Stored data entries

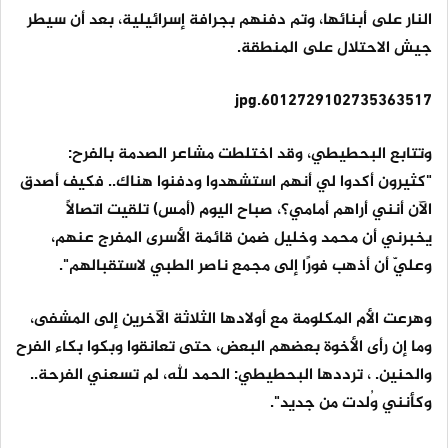
النار على أبنائها، وتم دفنهم بجرافة إسرائيلية، بعد أن سيطر
جيش الاحتلال على المنطقة.
6012729102735363517.jpg
وتتابع البحطيطي، وقد اختلطت مشاعر الصدمة بالفرح:
"كثيرون أكدوا لي أنهم استشهدوا ودفنوا هناك.. فكيف أصدق
الآن أنني أراهم أمامي؟، صباح اليوم (أمس) تلقيت اتصالاً
يخبرني أن محمد وخليل ضمن قائمة الأسرى المفرج عنهم،
وعليّ أن أذهب فورًا إلى مجمع ناصر الطبي لاستقبالهم".
وهرعت الأم المكلومة مع أولادها الثلاثة الآخرين إلى المشفى،
وما إن رأى الأخوة بعضهم البعض، حتى تعانقوا وبكوا بكاء الفرح
والحنين. ، ترددها البحطيطي: الحمد لله، لم تسعني الفرحة..
وكأنني وُلدت من جديد".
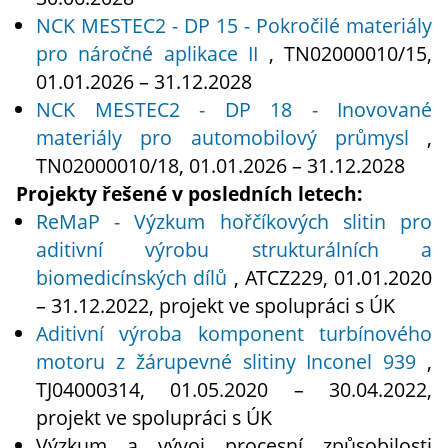
NCK MESTEC2 - DP 15 - Pokročilé materiály
pro náročné aplikace II
, TN02000010/15,
01.01.2026 – 31.12.2028
NCK MESTEC2 - DP 18 - Inovované
materiály pro automobilový průmysl
,
TN02000010/18, 01.01.2026 – 31.12.2028
Projekty řešené v posledních letech:
ReMaP - Výzkum hořčíkových slitin pro
aditivní výrobu strukturálních a
biomedicínských dílů
, ATCZ229, 01.01.2020
– 31.12.2022, projekt ve spolupráci s ÚK
Aditivní výroba komponent turbínového
motoru z žárupevné slitiny Inconel 939
,
TJ04000314, 01.05.2020 – 30.04.2022,
projekt ve spolupráci s ÚK
Výzkum a vývoj procesní způsobilosti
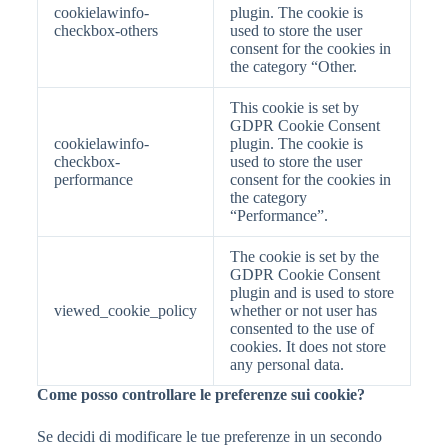
cookielawinfo-
plugin. The cookie is
checkbox-others
used to store the user
consent for the cookies in
the category “Other.
This cookie is set by
GDPR Cookie Consent
cookielawinfo-
plugin. The cookie is
checkbox-
used to store the user
performance
consent for the cookies in
the category
“Performance”.
The cookie is set by the
GDPR Cookie Consent
plugin and is used to store
viewed_cookie_policy
whether or not user has
consented to the use of
cookies. It does not store
any personal data.
Come posso controllare le preferenze sui cookie?
Se decidi di modificare le tue preferenze in un secondo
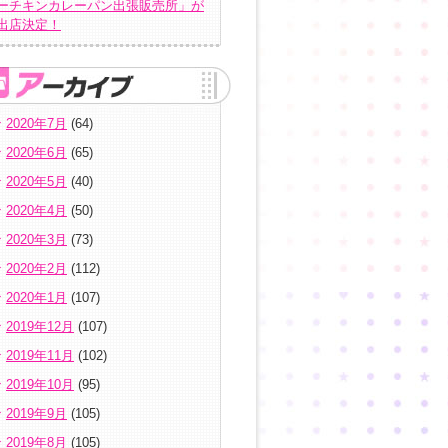
ーチキンカレーパン出張販売所」が
出店決定！
2020年7月
(64)
2020年6月
(65)
2020年5月
(40)
2020年4月
(50)
2020年3月
(73)
2020年2月
(112)
2020年1月
(107)
2019年12月
(107)
2019年11月
(102)
2019年10月
(95)
2019年9月
(105)
2019年8月
(105)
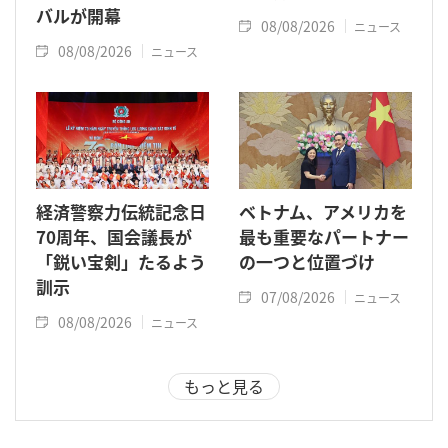
バルが開幕
08/08/2026
ニュース
08/08/2026
ニュース
経済警察力伝統記念日
ベトナム、アメリカを
70周年、国会議長が
最も重要なパートナー
「鋭い宝剣」たるよう
の一つと位置づけ
訓示
07/08/2026
ニュース
08/08/2026
ニュース
もっと見る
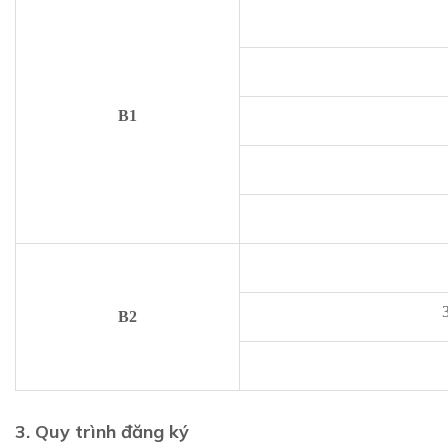
B1
B2
3. Quy trình đăng ký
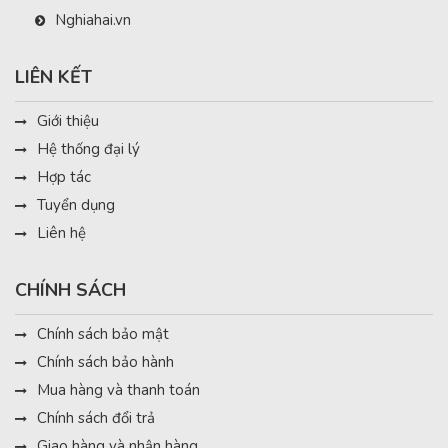
Nghiahai.vn
LIÊN KẾT
Giới thiệu
Hệ thống đại lý
Hợp tác
Tuyển dụng
Liên hệ
CHÍNH SÁCH
Chính sách bảo mật
Chính sách bảo hành
Mua hàng và thanh toán
Chính sách đổi trả
Giao hàng và nhận hàng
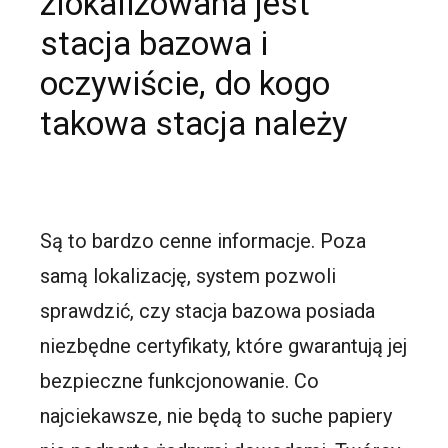
zlokalizowana jest
stacja bazowa i
oczywiście, do kogo
takowa stacja należy
Są to bardzo cenne informacje. Poza
samą lokalizację, system pozwoli
sprawdzić, czy stacja bazowa posiada
niezbędne certyfikaty, które gwarantują jej
bezpieczne funkcjonowanie. Co
najciekawsze, nie będą to suche papiery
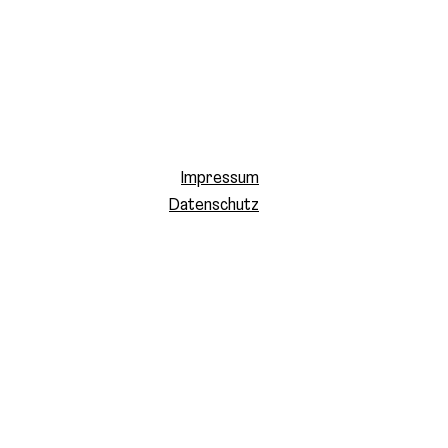
Impressum
Datenschutz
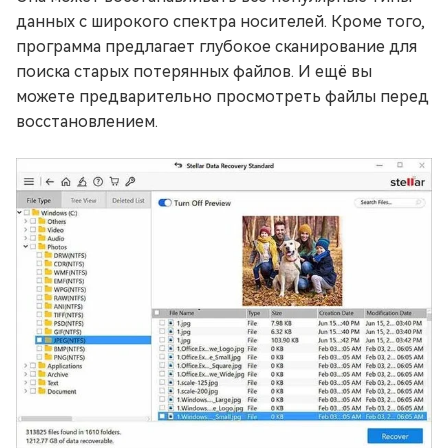
данных с широкого спектра носителей. Кроме того,
программа предлагает глубокое сканирование для
поиска старых потерянных файлов. И ещё вы
можете предварительно просмотреть файлы перед
восстановлением.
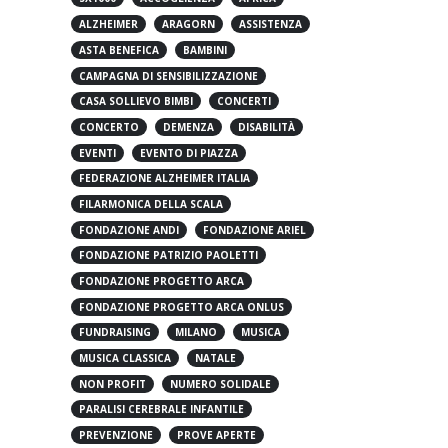
5X1000
ACCOGLIENZA
AFRICA
ALZHEIMER
ARAGORN
ASSISTENZA
ASTA BENEFICA
BAMBINI
CAMPAGNA DI SENSIBILIZZAZIONE
CASA SOLLIEVO BIMBI
CONCERTI
CONCERTO
DEMENZA
DISABILITÀ
EVENTI
EVENTO DI PIAZZA
FEDERAZIONE ALZHEIMER ITALIA
FILARMONICA DELLA SCALA
FONDAZIONE ANDI
FONDAZIONE ARIEL
FONDAZIONE PATRIZIO PAOLETTI
FONDAZIONE PROGETTO ARCA
FONDAZIONE PROGETTO ARCA ONLUS
FUNDRAISING
MILANO
MUSICA
MUSICA CLASSICA
NATALE
NON PROFIT
NUMERO SOLIDALE
PARALISI CEREBRALE INFANTILE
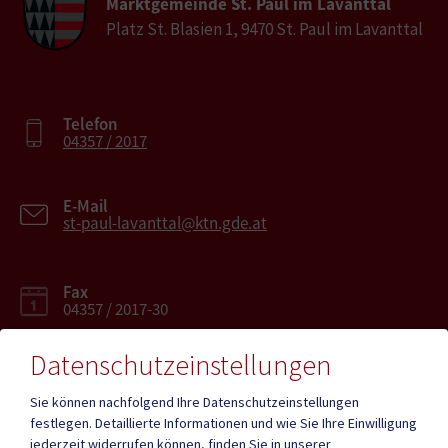
Marktgemeinde St. Paul im Lavanttal
Platz St. Blasien 1, 9470 St. Paul im Lavanttal
Telefon
04357 / 2017
E-Mail
st-paul-lavanttal@ktn.gde.at
Fax
04357 / 2017-30
Datenschutzeinstellungen
Sie können nachfolgend Ihre Datenschutzeinstellungen
festlegen.
Detaillierte Informationen und wie Sie Ihre Einwilligung
Mehr
jederzeit widerrufen können, finden Sie in unserer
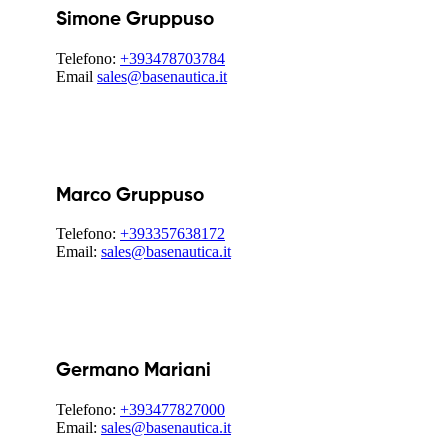
Simone Gruppuso
Telefono:
+393478703784
Email
sales@basenautica.it
Marco Gruppuso
Telefono:
+393357638172
Email:
sales@basenautica.it
Germano Mariani
Telefono:
+393477827000
Email:
sales@basenautica.it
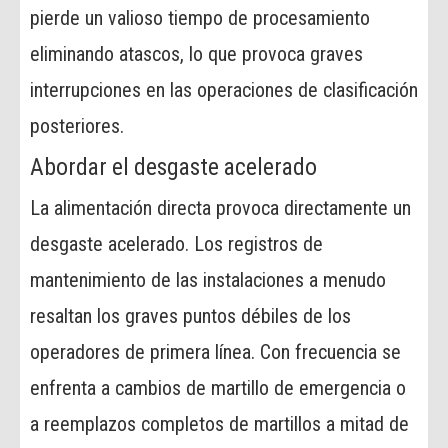
pierde un valioso tiempo de procesamiento
eliminando atascos, lo que provoca graves
interrupciones en las operaciones de clasificación
posteriores.
Abordar el desgaste acelerado
La alimentación directa provoca directamente un
desgaste acelerado. Los registros de
mantenimiento de las instalaciones a menudo
resaltan los graves puntos débiles de los
operadores de primera línea. Con frecuencia se
enfrenta a cambios de martillo de emergencia o
a reemplazos completos de martillos a mitad de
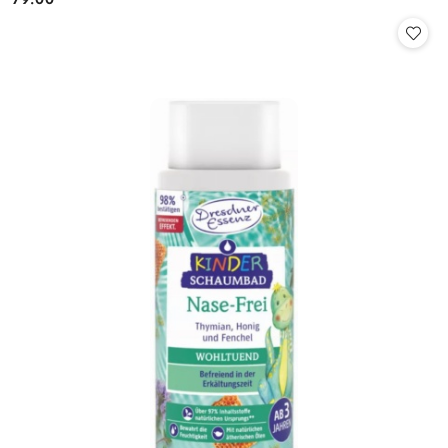
Cena:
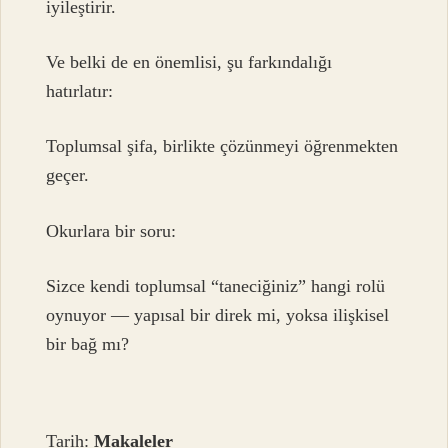
iyileştirir.
Ve belki de en önemlisi, şu farkındalığı
hatırlatır:
Toplumsal şifa, birlikte çözünmeyi öğrenmekten
geçer.
Okurlara bir soru:
Sizce kendi toplumsal “taneciğiniz” hangi rolü
oynuyor — yapısal bir direk mi, yoksa ilişkisel
bir bağ mı?
Tarih:
Makaleler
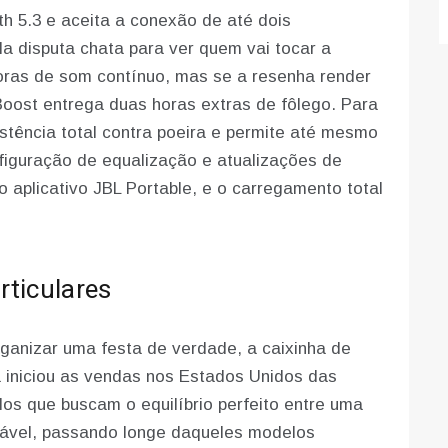
h 5.3 e aceita a conexão de até dois
la disputa chata para ver quem vai tocar a
horas de som contínuo, mas se a resenha render
Boost entrega duas horas extras de fôlego. Para
istência total contra poeira e permite até mesmo
figuração de equalização e atualizações de
 aplicativo JBL Portable, e o carregamento total
rticulares
ganizar uma festa de verdade, a caixinha de
ca iniciou as vendas nos Estados Unidos das
os que buscam o equilíbrio perfeito entre uma
itável, passando longe daqueles modelos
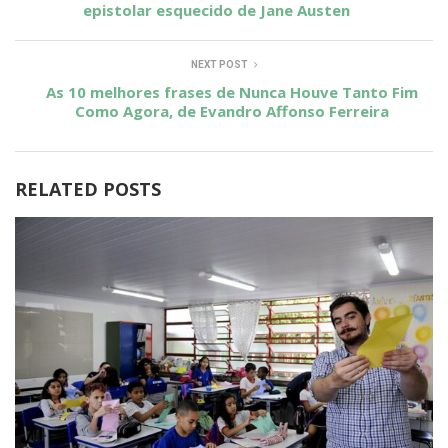
epistolar esquecido de Jane Austen
NEXT POST
As 10 melhores frases de Nunca Houve Tanto Fim
Como Agora, de Evandro Affonso Ferreira
RELATED POSTS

→ **What the task requires**
When you copy the entries above, keep every word exactly and omit the images.

→ **Exercise output**
النار على أبنائها، وتم دفنهم بجرافة إسرائيلية، بعد أن سيطر
جيش الاحتلال على المنطقة.
6012729102735363517.jpg
وتتابع البحطيطي، وقد اختلطت مشاعر الصدمة بالفرح:
"كثيرون أكدوا لي أنهم استشهدوا ودفنوا هناك.. فكيف أصدق
الآن أنني أراهم أمامي؟، صباح اليوم (أمس) تلقيت اتصالاً
يخبرني أن محمد وخليل ضمن قائمة الأسرى المفرج عنهم،
وعليّ أن أذهب فورًا إلى مجمع ناصر الطبي لاستقبالهم".
وهرعت الأم المكلومة مع أولادها الثلاثة الآخرين إلى المشفى،
وما إن رأى الأخوة بعضهم البعض، حتى تعانقوا وبكوا بكاء الفرح
والحنين. ، ترددها البحطيطي: الحمد لله، لم تسعني الفرحة..
وكأنني وُلدت من جديد".
NCK MESTEC2 - DP 15 - Pokročilé materiály
pro náročné aplikace II
, TN02000010/15,
01.01.2026 – 31.12.2028
NCK MESTEC2 - DP 18 - Inovované
materiály pro automobilový průmysl
,
TN02000010/18, 01.01.2026 – 31.12.2028
Projekty řešené v posledních letech:
ReMaP - Výzkum hořčíkových slitin pro
aditivní výrobu strukturálních a
biomedicínských dílů
, ATCZ229, 01.01.2020
– 31.12.2022, projekt ve spolupráci s ÚK
Aditivní výroba komponent turbínového
motoru z žárupevné slitiny Inconel 939
,
TJ04000314, 01.05.2020 – 30.04.2022,
projekt ve spolupráci s ÚK
Výzkum a vývoj procesní způsobilosti
cookielawinfo-
plugin. The cookie is
checkbox-others
used to store the user
consent for the cookies in
the category “Other.
This cookie is set by
GDPR Cookie Consent
cookielawinfo-
plugin. The cookie is
checkbox-
used to store the user
performance
consent for the cookies in
the category
“Performance”.
The cookie is set by the
GDPR Cookie Consent
plugin and is used to store
viewed_cookie_policy
whether or not user has
consented to the use of
cookies. It does not store
any personal data.
Come posso controllare le preferenze sui cookie?
Se decidi di modificare le tue preferenze in un secondo
ーチキンカレーパン出張販売所」が
出店決定！
2020年7月
(64)
2020年6月
(65)
2020年5月
(40)
2020年4月
(50)
2020年3月
(73)
2020年2月
(112)
2020年1月
(107)
2019年12月
(107)
2019年11月
(102)
2019年10月
(95)
2019年9月
(105)
2019年8月
(105)
バルが開幕
08/08/2026
ニュース
08/08/2026
ニュース
経済警察力伝統記念日
ベトナム、アメリカを
70周年、国会議長が
最も重要なパートナー
「鋭い宝剣」たるよう
の一つと位置づけ
訓示
07/08/2026
ニュース
08/08/2026
ニュース
もっと見る
B1
B2
3. Quy trình đăng ký
Nghiahai.vn
LIÊN KẾT
Giới thiệu
Hệ thống đại lý
Hợp tác
Tuyển dụng
Liên hệ
CHÍNH SÁCH
Chính sách bảo mật
Chính sách bảo hành
Mua hàng và thanh toán
Chính sách đổi trả
Giao hàng và nhận hàng
zlokalizowana jest
stacja bazowa i
oczywiście, do kogo
takowa stacja należy
Są to bardzo cenne informacje. Poza
samą lokalizację, system pozwoli
sprawdzić, czy stacja bazowa posiada
niezbędne certyfikaty, które gwarantują jej
bezpieczne funkcjonowanie. Co
najciekawsze, nie będą to suche papiery
Impressum
Datenschutz
данных с широкого спектра носителей. Кроме того,
программа предлагает глубокое сканирование для
поиска старых потерянных файлов. И ещё вы
можете предварительно просмотреть файлы перед
восстановлением.
5X1000
ACCOGLIENZA
AFRICA
ALZHEIMER
ARAGORN
ASSISTENZA
ASTA BENEFICA
BAMBINI
CAMPAGNA DI SENSIBILIZZAZIONE
CASA SOLLIEVO BIMBI
CONCERTI
CONCERTO
DEMENZA
DISABILITÀ
EVENTI
EVENTO DI PIAZZA
FEDERAZIONE ALZHEIMER ITALIA
FILARMONICA DELLA SCALA
FONDAZIONE ANDI
FONDAZIONE ARIEL
FONDAZIONE PATRIZIO PAOLETTI
FONDAZIONE PROGETTO ARCA
FONDAZIONE PROGETTO ARCA ONLUS
FUNDRAISING
MILANO
MUSICA
MUSICA CLASSICA
NATALE
NON PROFIT
NUMERO SOLIDALE
PARALISI CEREBRALE INFANTILE
Marktgemeinde St. Paul im Lavanttal
Platz St. Blasien 1, 9470 St. Paul im Lavanttal
Telefon
04357 / 2017
E-Mail
st-paul-lavanttal@ktn.gde.at
Fax
04357 / 2017-30
Datenschutzeinstellungen
Sie können nachfolgend Ihre Datenschutzeinstellungen
festlegen.
Detaillierte Informationen und wie Sie Ihre Einwilligung
Mehr
jederzeit widerrufen können, finden Sie in unserer
Simone Gruppuso
Telefono:
+393478703784
Email
sales@basenautica.it
Marco Gruppuso
Telefono:
+393357638172
Email:
sales@basenautica.it
Germano Mariani
Telefono:
+393477827000
Email:
sales@basenautica.it
pierde un valioso tiempo de procesamiento
eliminando atascos, lo que provoca graves
interrupciones en las operaciones de clasificación
posteriores.
Abordar el desgaste acelerado
La alimentación directa provoca directamente un
desgaste acelerado. Los registros de
mantenimiento de las instalaciones a menudo
resaltan los graves puntos débiles de los
operadores de primera línea. Con frecuencia se
enfrenta a cambios de martillo de emergencia o
a reemplazos completos de martillos a mitad de
Cena:
iyileştirir.
Ve belki de en önemlisi, şu farkındalığı
hatırlatır:
Toplumsal şifa, birlikte çözünmeyi öğrenmekten
geçer.
Okurlara bir soru:
Sizce kendi toplumsal “taneciğiniz” hangi rolü
oynuyor — yapısal bir direk mi, yoksa ilişkisel
bir bağ mı?
Tarih:
Makaleler
h 5.3 e aceita a conexão de até dois
la disputa chata para ver quem vai tocar a
horas de som contínuo, mas se a resenha render
Boost entrega duas horas extras de fôlego. Para
istência total contra poeira e permite até mesmo
figuração de equalização e atualizações de
 aplicativo JBL Portable, e o carregamento total
rticulares
ganizar uma festa de verdade, a caixinha de
ca iniciou as vendas nos Estados Unidos das
os que buscam o equilíbrio perfeito entre uma
itável, passando longe daqueles modelos
epistolar esquecido de Jane Austen
NEXT POST
As 10 melhores frases de Nunca Houve Tanto Fim
Como Agora, de Evandro Affonso Ferreira
RELATED POSTS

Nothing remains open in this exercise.